Naukowcy: Wysoki poziom zanieczyszczeń we włóknach jednorazowych maseczek

Zdjęcie ilustracyjne fot. Pexels

Jednorazowe maseczki katastrofą dla środowiska. Wiele również wskazuje, że mogą szkodzić człowiekowi.  Naukowcy z walijskiego Uniwersytetu w Swansea alarmują, że jednorazowe maseczki zagrażają środowisku i mogą zagrażać naszemu zdrowiu. 

Naukowcy we włóknach jednorazowych maseczek wykryli wysoki poziom zanieczyszczeń ołowiu, antymonu i miedzi.

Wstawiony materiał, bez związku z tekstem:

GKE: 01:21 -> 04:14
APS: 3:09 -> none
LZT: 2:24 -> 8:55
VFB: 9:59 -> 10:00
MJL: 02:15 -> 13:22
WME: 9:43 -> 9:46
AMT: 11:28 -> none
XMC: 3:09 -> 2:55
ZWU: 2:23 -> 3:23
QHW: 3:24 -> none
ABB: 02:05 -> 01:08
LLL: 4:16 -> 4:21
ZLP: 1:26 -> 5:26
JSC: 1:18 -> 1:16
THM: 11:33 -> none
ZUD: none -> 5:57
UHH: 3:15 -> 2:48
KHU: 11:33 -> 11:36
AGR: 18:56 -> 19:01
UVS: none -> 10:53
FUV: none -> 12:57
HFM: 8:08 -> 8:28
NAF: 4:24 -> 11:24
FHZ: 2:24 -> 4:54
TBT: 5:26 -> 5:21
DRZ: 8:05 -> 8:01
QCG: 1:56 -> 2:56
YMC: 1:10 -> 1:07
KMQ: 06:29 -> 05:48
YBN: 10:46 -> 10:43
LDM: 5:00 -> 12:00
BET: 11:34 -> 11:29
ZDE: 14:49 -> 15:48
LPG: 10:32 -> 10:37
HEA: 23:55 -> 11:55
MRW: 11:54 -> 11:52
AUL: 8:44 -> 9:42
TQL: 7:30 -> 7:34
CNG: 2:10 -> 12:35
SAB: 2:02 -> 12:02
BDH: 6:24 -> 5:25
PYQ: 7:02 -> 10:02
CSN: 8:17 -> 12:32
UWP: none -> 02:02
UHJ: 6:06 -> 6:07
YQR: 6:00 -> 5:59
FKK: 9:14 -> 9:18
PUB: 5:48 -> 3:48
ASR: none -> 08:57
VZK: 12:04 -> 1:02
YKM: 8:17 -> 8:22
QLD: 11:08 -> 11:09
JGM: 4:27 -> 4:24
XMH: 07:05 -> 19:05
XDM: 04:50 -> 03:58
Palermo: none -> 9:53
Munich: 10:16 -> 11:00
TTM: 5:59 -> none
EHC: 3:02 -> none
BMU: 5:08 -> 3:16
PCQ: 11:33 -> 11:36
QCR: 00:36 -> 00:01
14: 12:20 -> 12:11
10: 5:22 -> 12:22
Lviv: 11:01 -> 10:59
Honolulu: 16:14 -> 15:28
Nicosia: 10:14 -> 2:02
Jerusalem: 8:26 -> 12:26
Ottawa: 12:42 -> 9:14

– Pilnie potrzebujemy dalszych badań i regulacji dotyczących produkcji masek, abyśmy mogli zmniejszyć wszelkie zagrożenia dla środowiska i zdrowia ludzkiego – podkreślił dr Sarper Sarp w rozmowie eandt.theiet.org

W ubiegły roku wyprodukowano 52 mld masek jednorazowych, wiele z nich trafiło do mórz i oceanów.

 

Nasze zdrowie a maseczki 

Naukowcy zanurzyli maseczki w wodzie, aby zasymulować maski pozostawione w środowisku jako śmieci.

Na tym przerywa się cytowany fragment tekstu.